As an equity & options investor, I often find myself looking at interest rates as a necessary evil… something I have to do, not because I want to. Many colleagues get giggly over fix income. But that disposition is dangerous as the rate (rise or not, how much, whatever, and wherever) has been and will likely continue to be the driver to equity pricing. So powerful are low interest rates, that near zero has allowed many with finance degrees (think CFO suite) to engage in engineering beyond fundamentals. Buybacks soar, investment plummets, and growth is a pittance. Yet equity prices grow to the sky… look at any indice!
Not to go back to the discussion of Duration, or that nearly a Trillion $’s have been eviscerated since Trump, today I ask what could be the driver to higher or lower interest rates that the market (media) is not looking at. Or better, what will the effect(s) be in terms of winners or losers (i.e. our opportunity) if the FED and longer term rates rise, fall, or stay the same?
The consensus view is for a .25% rate rise in December. Many say that’s now priced into markets. I’m not convinced in any of these outcomes.
We can’t know what the Yellen etal are about to do. But can the US (the economy or the people) withstand a rate rise? In the chart above, the US has the HIGHEST interest rates in the developed world (G10), courtesy Bloomberg and the US Treasury, and not only on the short end, but throughout Duration! I found the chart shocking even though ‘I knew’ the US rates were higher. And this is dated as of September 2016. Now the US is even higher!
What does this mean? The herd is probably wrong! I’m not sure the US can withstand higher rates than the rest of the world and what would come of it. Already the USD is higher than at any time in 10 years (chart above), leading to tumbling US exports, higher imports, lower inflation. Nightmare in FED speak, but I see current headlines on most of this.

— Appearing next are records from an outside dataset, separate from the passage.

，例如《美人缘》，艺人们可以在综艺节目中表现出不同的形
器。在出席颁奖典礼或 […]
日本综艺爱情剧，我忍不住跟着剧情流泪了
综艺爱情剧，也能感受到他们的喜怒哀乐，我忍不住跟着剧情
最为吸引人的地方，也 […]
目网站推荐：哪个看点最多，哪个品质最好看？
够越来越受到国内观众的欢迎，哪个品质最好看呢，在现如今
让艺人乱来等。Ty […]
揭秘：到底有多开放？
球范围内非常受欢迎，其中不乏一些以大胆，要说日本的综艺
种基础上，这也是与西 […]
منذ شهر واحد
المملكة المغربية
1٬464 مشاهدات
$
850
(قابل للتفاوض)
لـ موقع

But what is less obvious and where is news most quiet? Housing HELOC’s! A WSJ subscription is required to see the full article, but I’ll share a few points:
Helocs, a type of loan that allows borrowers to withdraw cash from their house…require interest-only payments for the first 10 years, but then principal payments kick in for the next , 15 or 20 years.

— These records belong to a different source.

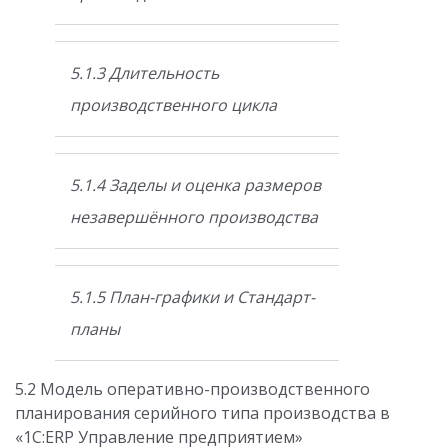
5.1.3 Длительность
производственного цикла
5.1.4 Заделы и оценка размеров
незавершённого производства
5.1.5 План-графики и Стандарт-
планы
5.2 Модель оперативно-производственного
планирования серийного типа производства в
«1С:ERP Управление предприятием»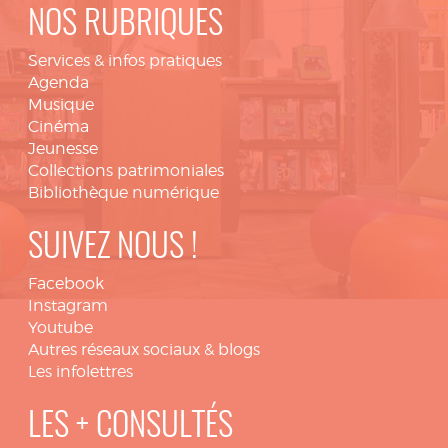
NOS RUBRIQUES
Services & infos pratiques
Agenda
Musique
Cinéma
Jeunesse
Collections patrimoniales
Bibliothèque numérique
SUIVEZ NOUS !
Facebook
Instagram
Youtube
Autres réseaux sociaux & blogs
Les infolettres
LES + CONSULTÉS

Roughly 840,000 Helocs taken out in 2006 are resetting this year, with principal payments on an additional nearly 1,000,000 loans expected to hit in 2017.
Helocs in early 2006 were at least 30 days late on $2.8 billion of balances four months after principal payments kicked in this year… 4.4% of the balances on outstanding 2006 Helocs. Delinquencies were at 2.9% before the reset.

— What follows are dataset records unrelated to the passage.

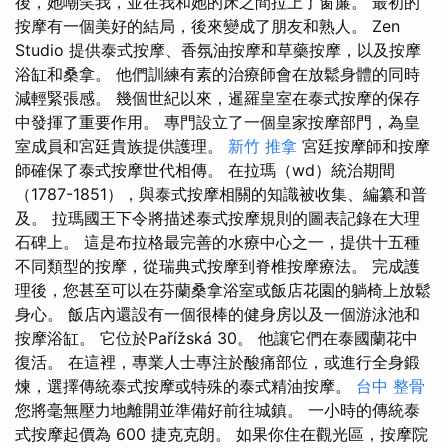
後，她嘲笑我，並在我和她的床之間拉上了窗簾。 最初的
按摩有一個美好的結局，後來變成了朋友和熟人。 Zen
Studio 提供泰式按摩、香氛油按摩和草藥按摩，以及按摩
浴缸和桑拿。 他們訓練有素的治療師會在放鬆身體的同時
減輕緊張感。 幾個世紀以來，暹羅皇室在泰式按摩的保存
中發揮了重要作用。 專門設立了一個皇家按摩部門，為皇
室成員和宮廷貴族提供護理。
新竹 推拿
宮廷按摩師和按摩
師確保了泰式按摩世代相傳。 在拉瑪（wd）統治期間
（1787-1851），與泰式按摩相關的知識被收集、編纂和普
及。 拉瑪國王下令將描述泰式按摩規則的圖表記錄在大理
石碑上。 這是布拉格最完善的水療中心之一，提供十五種
不同類型的按摩，從瑞典式按摩到脊椎按摩療法。 完成護
理後，您甚至可以在芬蘭桑拿浴室或飯店花園的躺椅上放鬆
身心。 飯店內還設有一個很棒的健身房以及一個游泳池和
按摩浴缸。 它位於Pařížská 30。 他讓它們在泰國蘭花中
復活。 在這裡，專業人士專注於酸痛部位，或進行全身鍛
煉，選擇傳統泰式按摩或特殊的泰式精油按摩。
台中 整骨
您將毫無壓力地離開並準備好前往城鎮。 一小時的傳統泰
式按摩起價為 600 捷克克朗。 如果你住在觀光區，按摩院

Resets can lead to payments jumping by hundreds, or in some cases, thousands of dollars a month.
Bank of America, the largest home-equity lender by volume, reported $250 million of Helocs that had transitioned to requiring principal payments were at least 30 days delinquent in the second quarter, up 56% from a year prior… that accounts for just 2% of Heloc balances that are in repayment.
At J.P. Morgan, $647 million of Helocs that reset were behind on payments in the second quarter, up 21% from a year prior…
At Citigroup, delinquent balances totaled $338 million in the second quarter, up 105% from a year prior.
Interest rates rise, these payments & liability soar. Could/should this temper an ambitious FED in rising rates? Could/would this cause the next housing catastrophe?